[Excerpts from a dataset]
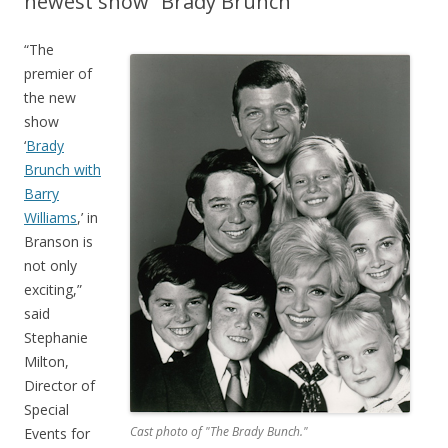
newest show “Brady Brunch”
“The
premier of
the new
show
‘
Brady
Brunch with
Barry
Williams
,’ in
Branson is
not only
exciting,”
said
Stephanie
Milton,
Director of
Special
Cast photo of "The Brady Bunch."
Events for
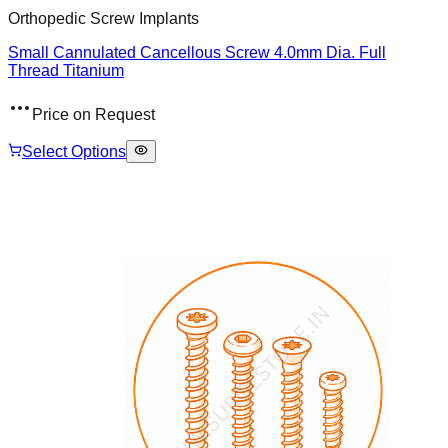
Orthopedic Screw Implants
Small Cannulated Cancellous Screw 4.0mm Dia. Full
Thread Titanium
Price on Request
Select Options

...

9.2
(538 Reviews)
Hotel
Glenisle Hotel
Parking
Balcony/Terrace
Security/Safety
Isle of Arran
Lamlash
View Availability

---

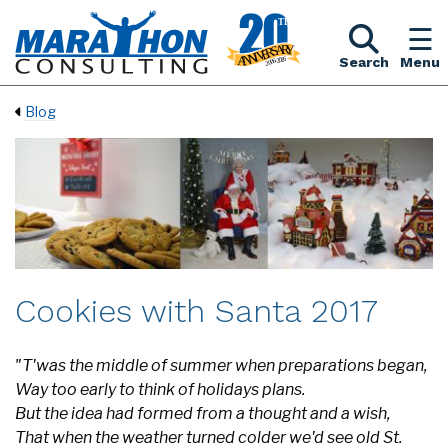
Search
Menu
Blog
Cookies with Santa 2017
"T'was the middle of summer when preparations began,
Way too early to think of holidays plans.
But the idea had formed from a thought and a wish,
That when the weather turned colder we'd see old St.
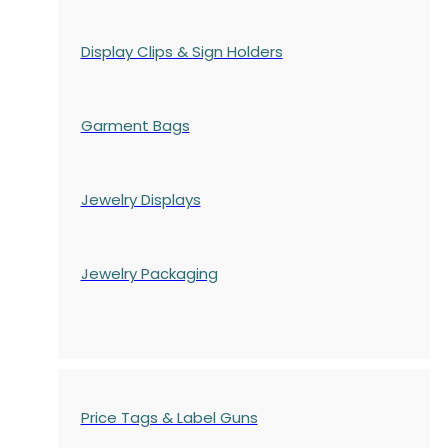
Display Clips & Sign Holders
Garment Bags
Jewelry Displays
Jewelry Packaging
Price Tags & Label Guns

== Task to carry out ==
Which of the lines above mention the word "Screw"? Pull those lines out.

== Finished exercise ==
Orthopedic Screw Implants
Small Cannulated Cancellous Screw 4.0mm Dia. Full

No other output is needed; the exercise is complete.